30 Network From Http1 to Http3 What You Need to Understand

30 Network From HTTP1 to HTTP3 What You Need to Understand #

Hello, I’m Ishikawa.

When it comes to HTTP, you may not be unfamiliar with it, but are you really sure you understand it? Or maybe you think understanding it is not important for frontend development. But in reality, understanding HTTP can help us better formulate strategies for frontend application layer performance optimization.

So today, we will take a look at different versions of HTTP. We will discuss the optimizations we can make for the shortcomings of HTTP/1, how we can leverage the advantages of HTTP/2, and what expectations we can have for HTTP/3. Now, let’s start with the history of HTTP.

HTTP/1.0 #

The earliest version of HTTP was defined in 1991 by Tim Berners-Lee, the father of the World Wide Web. This version, HTTP/0.9, was initially described in just one page with one line of text. HTTP/0.9 only supported the GET method and allowed clients to retrieve HTML documents from servers. It didn’t support any other file formats or information uploads.

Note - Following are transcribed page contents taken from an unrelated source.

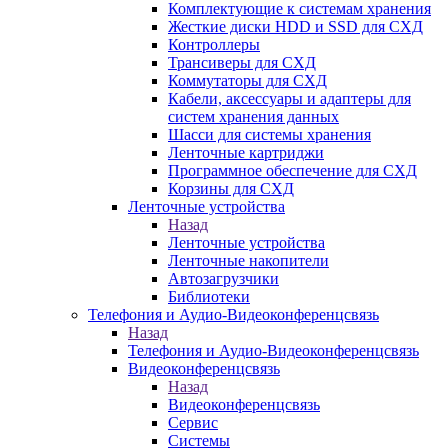
Комплектующие к системам хранения
Жесткие диски HDD и SSD для СХД
Контроллеры
Трансиверы для СХД
Коммутаторы для СХД
Кабели, аксессуары и адаптеры для
систем хранения данных
Шасси для системы хранения
Ленточные картриджи
Программное обеспечение для СХД
Корзины для СХД
Ленточные устройства
Назад
Ленточные устройства
Ленточные накопители
Автозагрузчики
Библиотеки
Телефония и Аудио-Видеоконференцсвязь
Назад
Телефония и Аудио-Видеоконференцсвязь
Видеоконференцсвязь
Назад
Видеоконференцсвязь
Сервис
Системы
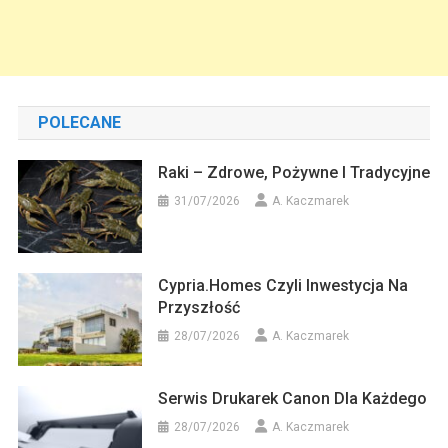
POLECANE
Raki – Zdrowe, Pożywne I Tradycyjne
31/07/2026
A. Kaczmarek
Cypria.homes Czyli Inwestycja Na
Przyszłość
28/07/2026
A. Kaczmarek
Serwis Drukarek Canon Dla Każdego
28/07/2026
A. Kaczmarek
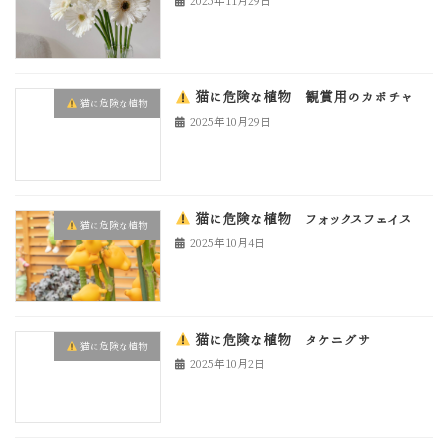
2025年11月29日
猫に危険な植物 観賞用のカボチャ
猫に危険な植物
2025年10月29日
猫に危険な植物 フォックスフェイス
猫に危険な植物
2025年10月4日
猫に危険な植物 タケニグサ
猫に危険な植物
2025年10月2日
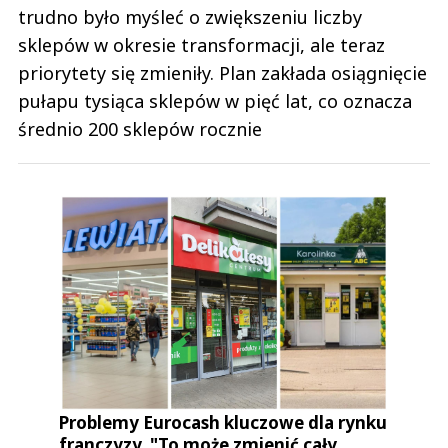
trudno było myśleć o zwiększeniu liczby
sklepów w okresie transformacji, ale teraz
priorytety się zmieniły. Plan zakłada osiągnięcie
pułapu tysiąca sklepów w pięć lat, co oznacza
średnio 200 sklepów rocznie
Problemy Eurocash kluczowe dla rynku
franczyzy. "To może zmienić cały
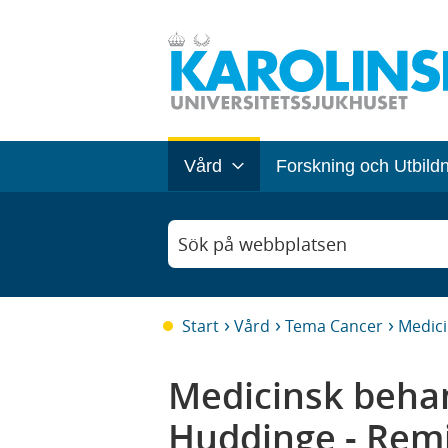
Vård
Forskning och Utbild
Sök på webbplatsen
Start
Vård
Tema Cancer
Medici
Medicinsk beha
Huddinge - Rem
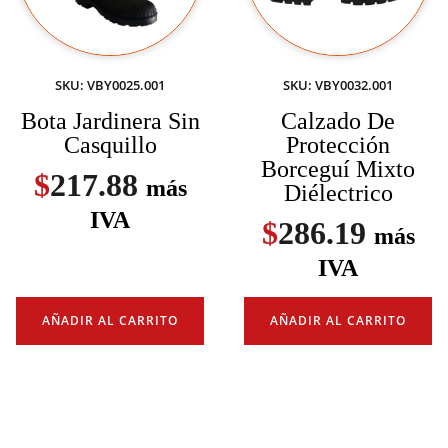
SKU: VBY0025.001
SKU: VBY0032.001
Bota Jardinera Sin
Calzado De
Casquillo
Protección
Borceguí Mixto
$
217.88
más
Diélectrico
IVA
$
286.19
más
IVA
AÑADIR AL CARRITO
AÑADIR AL CARRITO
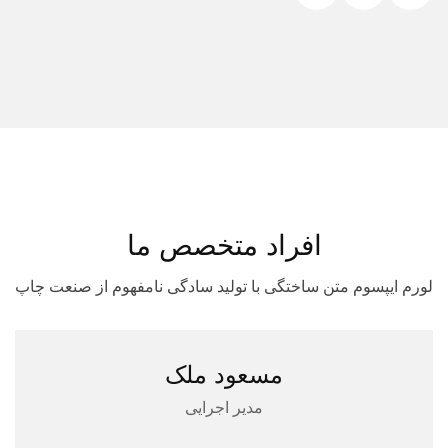
افراد متخصص ما
لورم ایپسوم متن ساختگی با تولید سادگی نامفهوم از صنعت چاپ
مسعود ملک
مدیر اجرایی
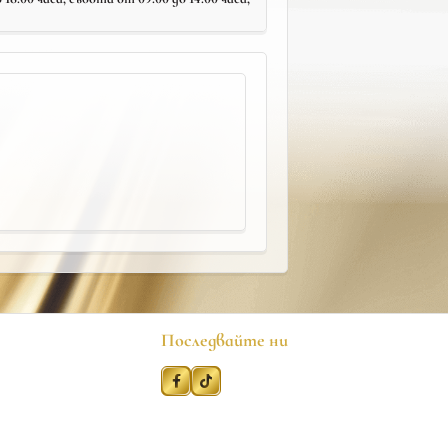
Последвайте ни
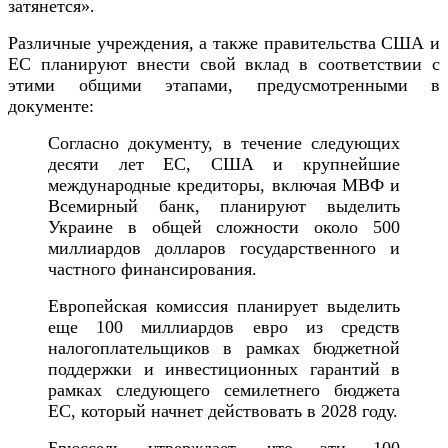
затянется».
Различные учреждения, а также правительства США и
ЕС планируют внести свой вклад в соответствии с
этими общими этапами, предусмотренными в
документе:
Согласно документу, в течение следующих
десяти лет ЕС, США и крупнейшие
международные кредиторы, включая МВФ и
Всемирный банк, планируют выделить
Украине в общей сложности около 500
миллиардов долларов государственного и
частного финансирования.
Европейская комиссия планирует выделить
еще 100 миллиардов евро из средств
налогоплательщиков в рамках бюджетной
поддержки и инвестиционных гарантий в
рамках следующего семилетнего бюджета
ЕС, который начнет действовать в 2028 году.
Брюссель утверждает, что эти 100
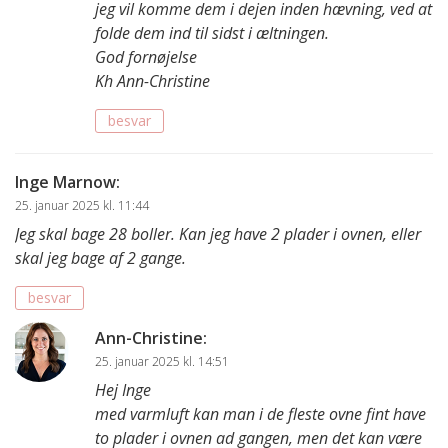
jeg vil komme dem i dejen inden hævning, ved at
folde dem ind til sidst i æltningen.
God fornøjelse
Kh Ann-Christine
besvar
Inge Marnow
:
25. januar 2025 kl. 11:44
Jeg skal bage 28 boller. Kan jeg have 2 plader i ovnen, eller
skal jeg bage af 2 gange.
besvar
Ann-Christine
:
25. januar 2025 kl. 14:51
Hej Inge
med varmluft kan man i de fleste ovne fint have
to plader i ovnen ad gangen, men det kan være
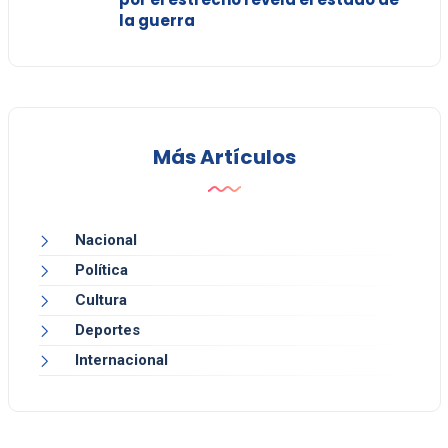
la guerra
Más Artículos
Nacional
Política
Cultura
Deportes
Internacional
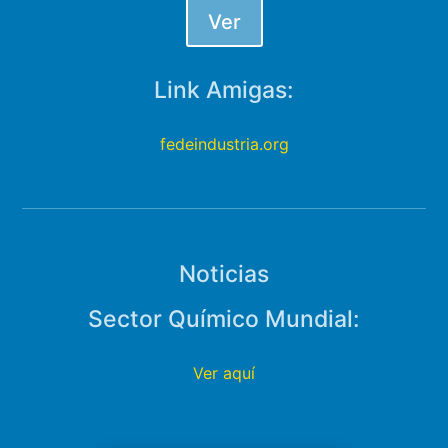
Ver
Link Amigas:
fedeindustria.org
Noticias
Sector Químico Mundial:
Ver aquí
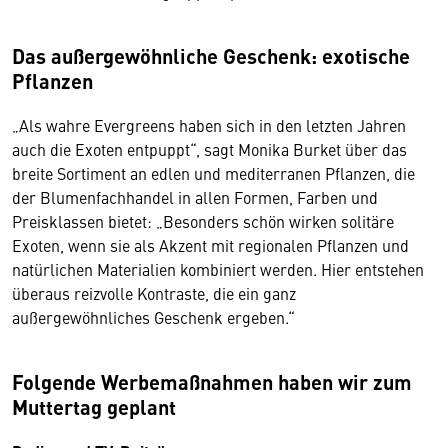
Das außergewöhnliche Geschenk: exotische
Pflanzen
„Als wahre Evergreens haben sich in den letzten Jahren
auch die Exoten entpuppt“, sagt Monika Burket über das
breite Sortiment an edlen und mediterranen Pflanzen, die
der Blumenfachhandel in allen Formen, Farben und
Preisklassen bietet: „Besonders schön wirken solitäre
Exoten, wenn sie als Akzent mit regionalen Pflanzen und
natürlichen Materialien kombiniert werden. Hier entstehen
überaus reizvolle Kontraste, die ein ganz
außergewöhnliches Geschenk ergeben.“
Folgende Werbemaßnahmen haben wir zum
Muttertag geplant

HTTP/1.0, which was drafted from 1992 and finalized in 1996, introduced more elements and features that are now familiar to us, such as headers, errors, and redirects. However, it still had several core problems: first, there was no way to keep a connection open between different requests; second, there was no support for virtual servers, meaning multiple websites couldn’t be hosted on the same IP address; third, there was a lack of caching options.

After half a year, HTTP/1.1 was introduced, addressing the above issues. However, compared to the increasing number of internet users and the constant rise of web applications, the HTTP standard remained largely unchanged for almost two decades. During this period, some performance bottlenecks became more prominent as they were not further addressed.

These performance bottlenecks can be categorized into several aspects:

Latency, which refers to the time it takes for an IP packet to travel from one point to another. Additionally, when considering round-trip time (RTT), the total time includes the calculation of twice the latency. An HTTP request may involve multiple round trips, further increasing the latency.
Bandwidth, which is similar to the roads we drive on every day – the narrower the lanes and the heavier the traffic, the more likely it is to cause congestion. Multi-lane roads typically reduce commuting time.
Connection time, which involves a three-way handshake that needs to occur for a network connection. The first step is the client’s synchronization request to the server, followed by the server’s acknowledgment back to the client, and finally the client’s acknowledgment back to the server.
TLS negotiation time, which refers to the additional processing time required to establish a secure HTTPS connection based on the three-way handshake.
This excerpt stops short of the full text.